Center stage last week, however, belonged to Dr. Maria Byrdy, a retired pathologist who conducted the autopsy on Popieluszko after his body was pulled from the Vistula River reservoir. Speaking to a rapt audience, Byrdy, 75, stated that contrary to her previous opinion, she found it impossible to determine specifically what had been the cause of Popieluszko's death.

The forensic expert testified without emotion that the activist priest died from a combination of severe beating, shock, strangulation by the nylon cord with which he had been trussed and from his inability to expel the blood and vomit that flooded through his respiratory system after the attack. Dispassionately, Byrdy held up one of the two rolls of stained gauze that Popieluszko's attackers had forced into their victim's mouth.

Byrdy's testimony shattered the defense of Grzegorz Piotrowski, the leader of the three secret policemen who admit to having beaten and bound the priest. Although in his testimony he made no attempt to conceal his own part in the kidnaping and killing, Piotrowski has based his hope to escape the death sentence on the earlier autopsy conclusion that the priest had strangled on his bonds. Popieluszko was trussed by Piotrowski's assistants, co-defendants and former secret police officers Leszek Pekala and Waldemar Chmielewski. By suggesting that the savage beating contributed to Popieluszko's death, Byrdy may have destroyed Piotrowski's only defense.

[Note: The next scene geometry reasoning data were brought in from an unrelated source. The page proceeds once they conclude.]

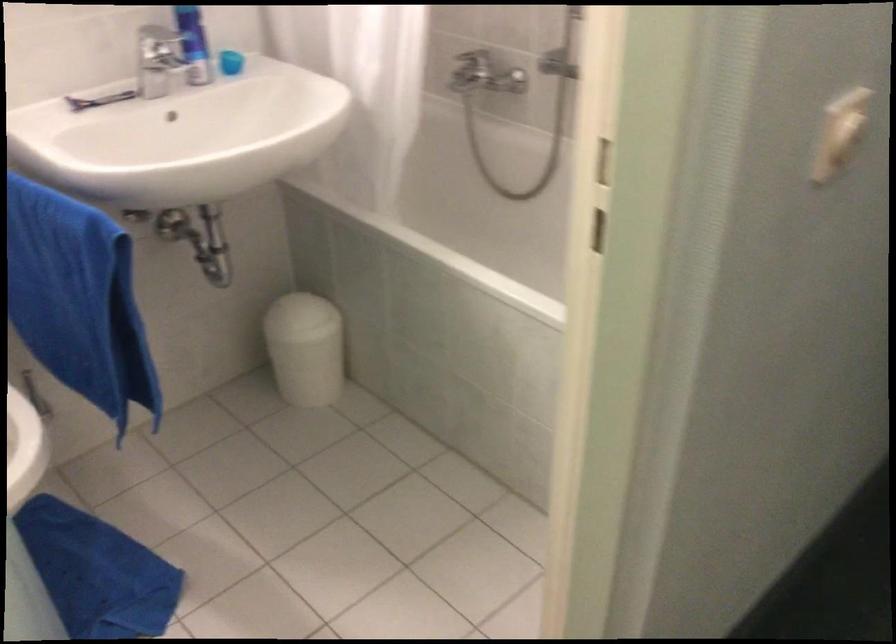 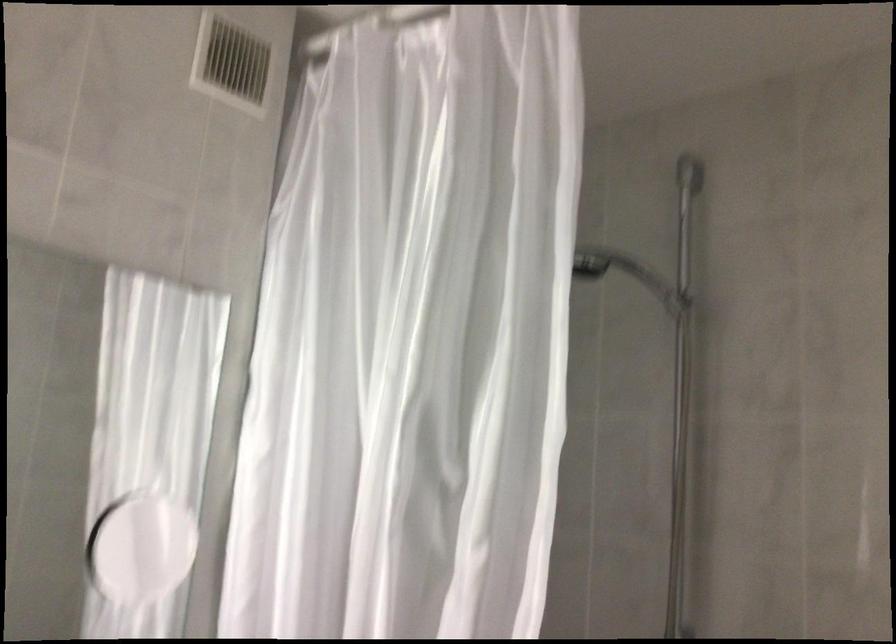 Question: The first image is from the beginning of the video and the second image is from the end. How did the camera likely rotate when shooting the video?

Choices:
 (A) Left
 (B) Right
 (C) Up
 (D) Down

Answer: (C) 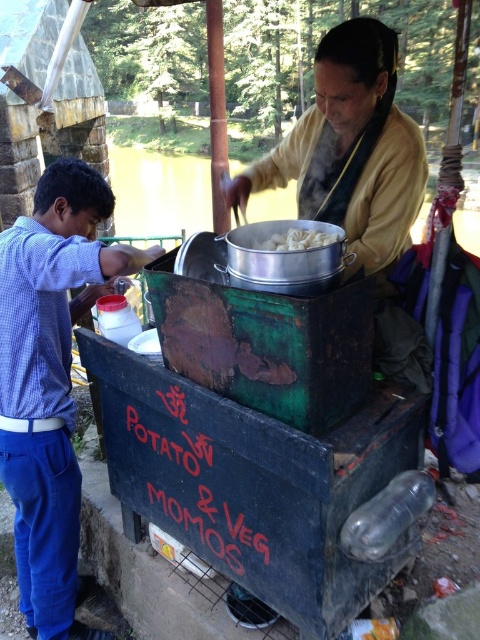 You are a customer at the Potato and Veg Momos stall. You notice a point marked at coordinates (350,148) on the stall. What object is located at this point?

The point at coordinates (350,148) marks the location of the matte yellow shirt at center. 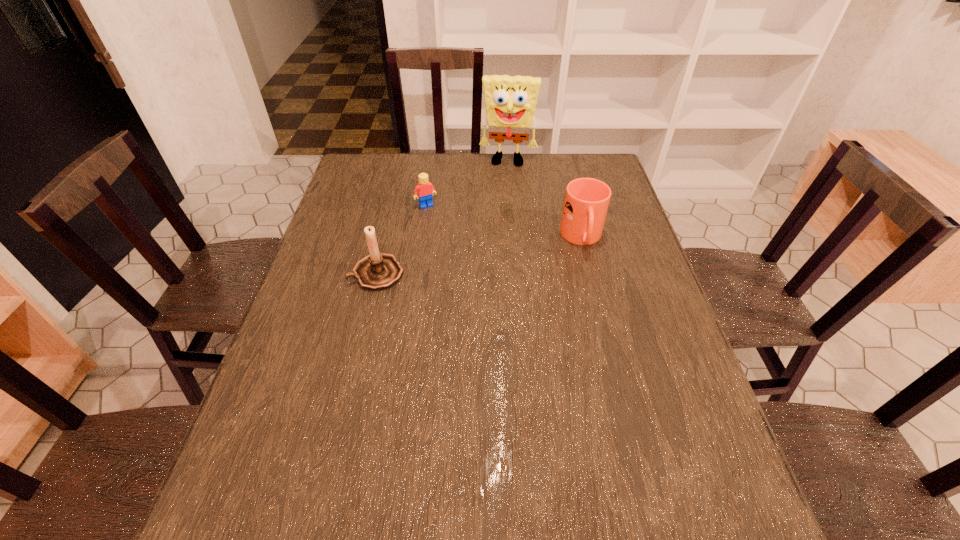 This screenshot has width=960, height=540. Find the location of `candle holder`. candle holder is located at coordinates (378, 271).

This screenshot has height=540, width=960. I want to click on mug, so click(x=586, y=202).

Where is `the third nearest object`? This screenshot has width=960, height=540. the third nearest object is located at coordinates coord(424,189).

I want to click on Lego, so click(x=424, y=189).

Locate an element on the screen. the farthest object is located at coordinates (510, 101).

This screenshot has height=540, width=960. I want to click on sponge, so click(510, 101).

At what (x,y) coordinates should I click in order to perform the action: click on free space located on the back of the candle holder. Please return your answer as a coordinate pair (x, y). Looking at the image, I should click on (388, 230).

You are a GUI agent. You are given a task and a screenshot of the screen. Output one action in this format:
    pyautogui.click(x=<x>, y=<y>)
    Task: Click on the vacant point located on the handle side of the mug
    Image resolution: width=960 pixels, height=540 pixels.
    Given the screenshot: What is the action you would take?
    pyautogui.click(x=596, y=295)

Locate an element on the screen. The width and height of the screenshot is (960, 540). free space located 0.110m on the face of the Lego is located at coordinates (443, 229).

Find the location of a particular element. Image resolution: width=960 pixels, height=540 pixels. free space located 0.060m on the face of the Lego is located at coordinates (437, 220). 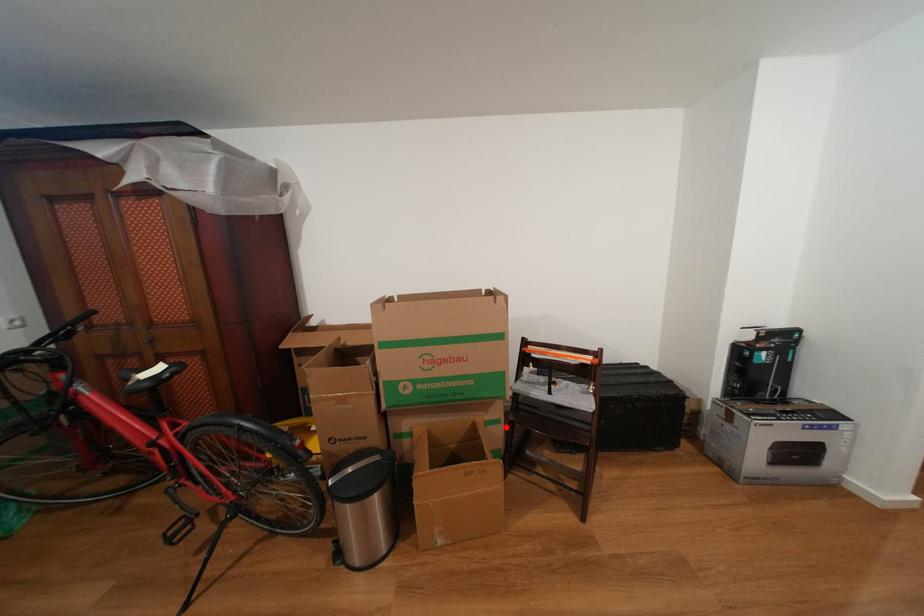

Just one day after Byrdy's testimony was completed, the court was subjected to an even more wrenching session. For 40 minutes, judges, lawyers and spectators watched a black-and-white videotape showing Popieluszko's body moments after it was pulled from the reservoir. The effect of the videotape upon the defendants was clear: Pekala cried openly; Chmielewski bowed his head; and, for his part, Piotrowski appeared to be taking deep breaths. Only the fourth defendant, former Secret Police Colonel Adam Pietruszka, remained impassive.

Prior to Byrdy's appearance, General Platek gave testimony that contradicted sworn statements by the very men that he had assigned to investigate the case. He claimed, for example, that because he was drowsy from the effect of sleeping pills, he had failed to realize the significance of the fact that a ministry car had been spotted in the city of Bydgoszcz the night of the priest's death. Platek also insisted that the date on a travel permit that Piotrowski had used the night Popieluszko was killed had been altered before it was turned over as evidence in the Interior Ministry's investigation of the crime.

Lawyers for the priest's family seemed to be engaged in a losing battle with state prosecutors and defense lawyers to bring new information to light. The jumbled testimony and the court's obvious reluctance to grill the witnesses for evidence that might implicate high government officials suggest that the truth in Torun may never be found.